Set around the early to mid 1800s, it presents an isolated, almost trappist community in rural America, a small village called Covington whose inhabitants are wary of venturing outside their cleared lands and into the woods for fear of the creatures there. The way it’s filmed and shot, the white–painted clapboard houses which are huddled towards each other in their misty fields seem unenduring, as if they could disappear into thin air at any moment.

And this is the fear of the villagers — that their carefully–built society must be protected. Not only from “Those we don’t speak of” in the woods, but also from the daredevil tactics of a few young men whose games near the woods will anger the creatures therein, and imperil the place’s security. (In a sequence made particularly terrifying because of what we don’t quite see, the creatures move eerily through the village at night, leaving warning–marks on the doors to be discovered in the morning. Shyamalan really makes the audience feel as threatened and polluted as the villagers must be.)

The Elders are perhaps the best–cast group of actors in this refined celluloid tableau: Brendan Gleeson is superb as a troubled, gently sardonic, but oddly worldly village leader (those italics are there for a reason), and William Hurt plays the oddly calm leading Elder who ultimately kickstarts the trademark ‘Shyamalan Twist’ - that overturning of all our expectations in order to explain everything that’s happened. And what a twist it is!

Not wanting to provide blatant spoilers, I’ll move to a few final observations / worries: Joaquin Phoenix and Adrien Brody are miscast. Phoenix should never have been in this film in the first place - it’s not that he annoys, but rather that he doesn’t add anything to the experience. Adrien Brody, on the other hand, is an actor whose talents extend far beyond the narrow confines of his gibbering, ‘Village idiot’ character, and as such he’s wasted.

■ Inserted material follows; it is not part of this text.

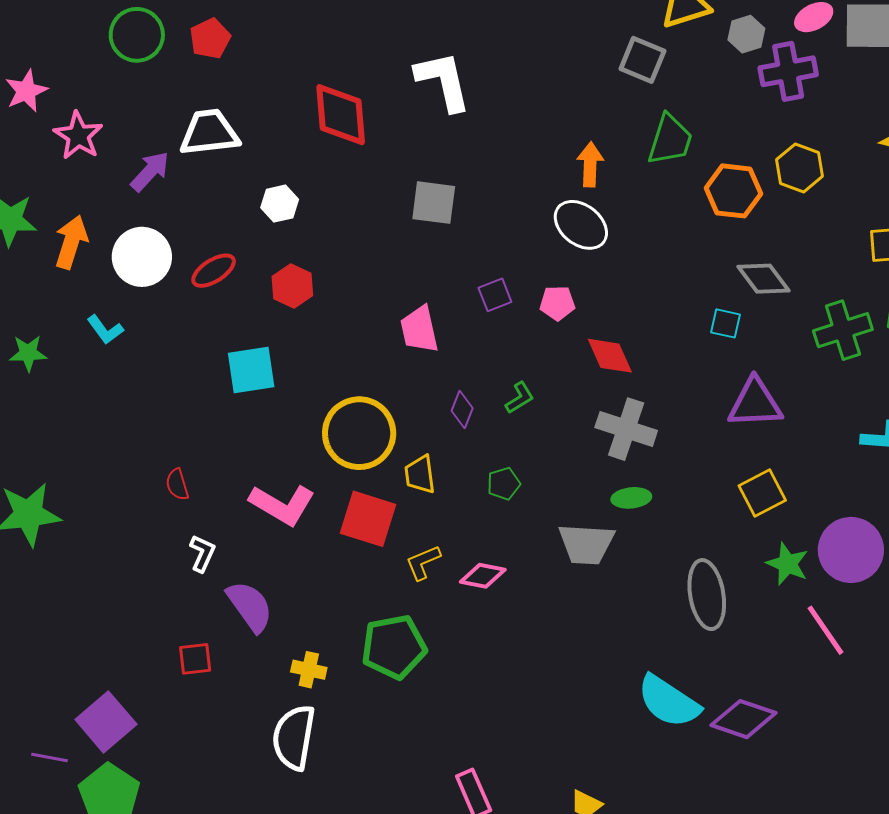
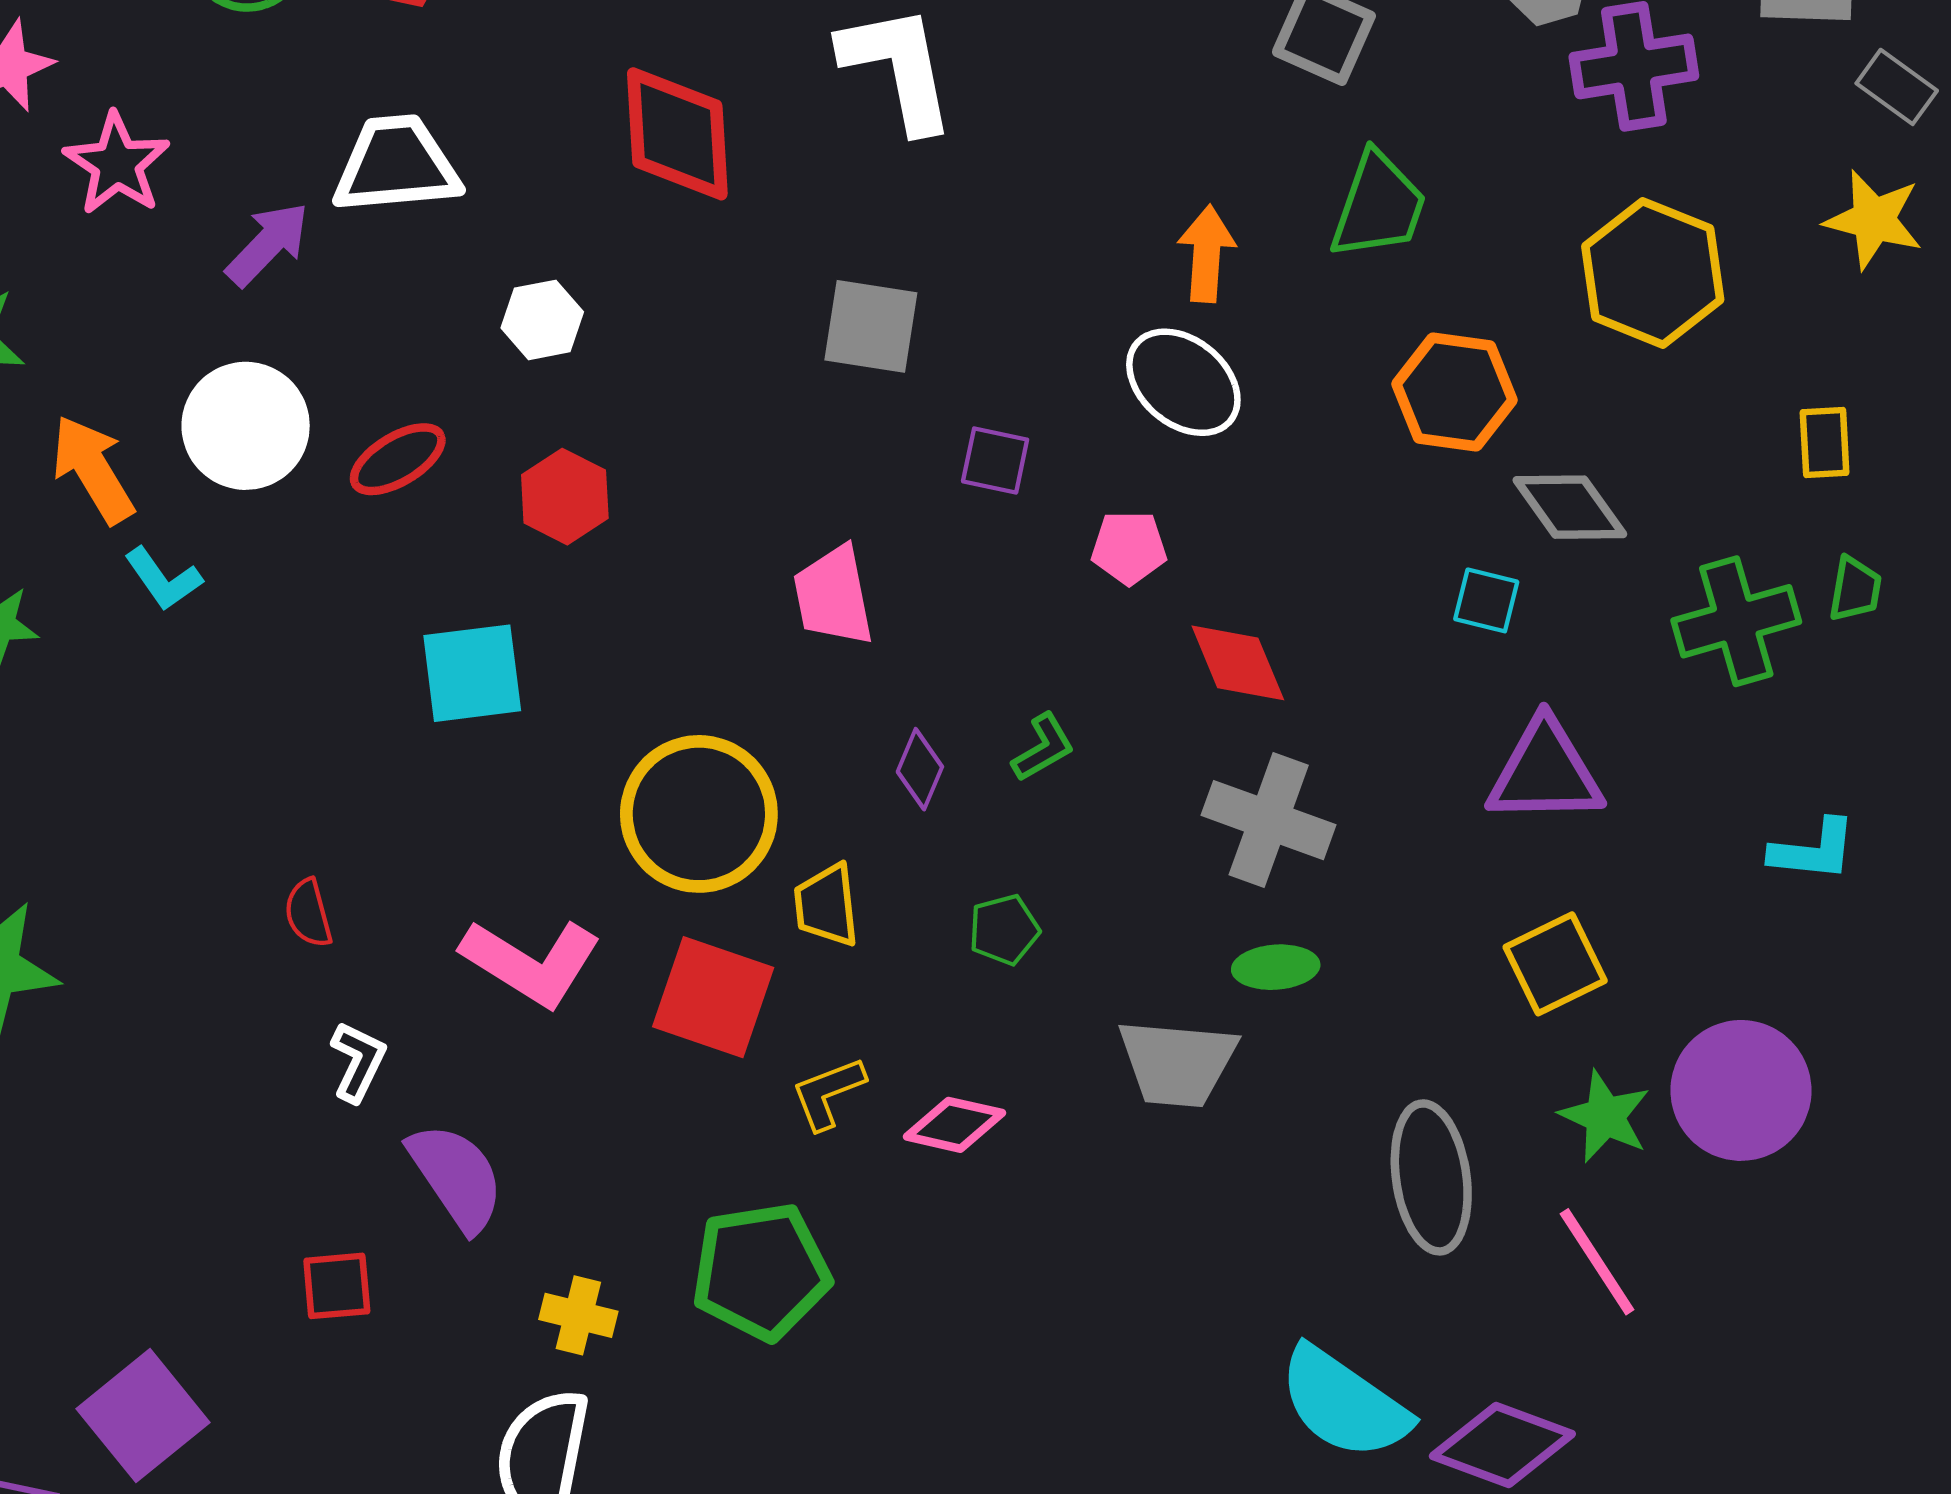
yellow hexagon: (800, 168) -> (1653, 273), size x1.4
orange hexagon: (733, 191) -> (1455, 392), moved
orange arrow: (71, 242) -> (93, 469), moved, turned -50
purple square: (495, 295) -> (995, 461), moved, turned 32
pink line: (826, 630) -> (1597, 1262), moved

In this film I see Shyamalan moving away from the refreshing and demanding single–character–centricity of his earlier work, and towards a more general tableau of tension. It’s good to see his trademark colour–coding is still present. And this time, his cameo appearance thankfully doesn’t intrude too much. ;o) Heh.

So, for making a film which chillingly [spoilers ahead!] and intelligently examines the ways in which fear of the unknown can influence us all, especially modern–dayAmerica!, and for making it more metaphorical than goosebumpy, I’ll give Shyamalan 3.5 out of 5.